China's State Councilor Dai Bingguo, right, gestures to U.N. climate chief Christiana Figueres, left, at the opening of the United Nations Climate Change Conference in Tianjin, China, 04 Oct. 2010

United Nations talks on climate change are nearing a close with no clear consensus yet in sight. The meeting is aimed at laying the groundwork for progress at a major climate change meeting in Mexico later this year.

While many of the negotiators for a global climate change accord consider it a pressing issue, there is less agreement on how to share the burden of tackling the problem.

Last year, the international community failed to reach an agreement that included legally binding emissions reductions at a high-profile meeting in Copenhagen.

Precursor to Cancun meeting

This week's meeting in the Chinese port city of Tianjin is the precursor to the world's next big attempt, at Cancun, Mexico, later this year.

Jake Schmidt is with the U.S. environmental group, Natural Resources Defense Council. He says some countries in recent days appear to be stalling, by raising questions about procedural, rather than substantive issues, which could hamper efforts to produce a deal in Cancun.

"Instead of trying to produce a text which incorporated every single element that we could possibly envision, the chair proposed a set of, effectively, bullet points, that said here are the things that I think we can legitimately agree to in Cancun," Schmidt said. "And obviously there are going to be some things off that list. And the Chinese, Saudi Arabia and others, questioned whether or not the chair had the ability to do that."

Foundation for agreement

Schmidt says as of Thursday, he is pessimistic that this week's meeting will, in his words, "lay the foundation" for an agreement in Cancun

He says many countries appear to be ready to agree to things like reforestation efforts and technology adaptation to reduce greenhouse gas emissions. But they are not ready to agree on what he described as "the tougher things."

"Like whether or not they're going to formalize their international commitments, their commitments to reduce emissions, and whether or not they're going to agree to a set of transparency provisions," Schmidt added.


Greenhouse gases, such as carbon dioxide released by burning fuels such as oil and coal, are thought to contribute to global warming.

One of the big sticking points is whether there should be binding targets to reduce emissions. Although China has overtaken the United States to become the world's largest emitter of greenhouse gases, Beijing refuses to commit to targets because it says it is still a developing nation.

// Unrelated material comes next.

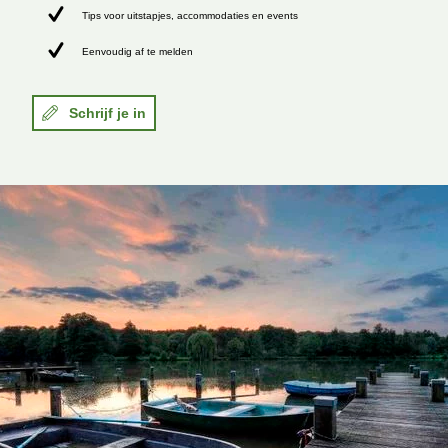
Tips voor uitstapjes, accommodaties en events
Eenvoudig af te melden
Schrijf je in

Earlier in the week, Chinese State Councilor Dai Bingguo told the conference one of his country's top priorities is to develop the economy.

Dai says China's ability to control greenhouse gas emissions faces great pressure. He says the speed of industrialization and urbanization in the country is still quickening, which means its energy demand will also increase.

Delegates from nearly 200 countries began their meeting in Tianjin on Monday. The talks end Saturday.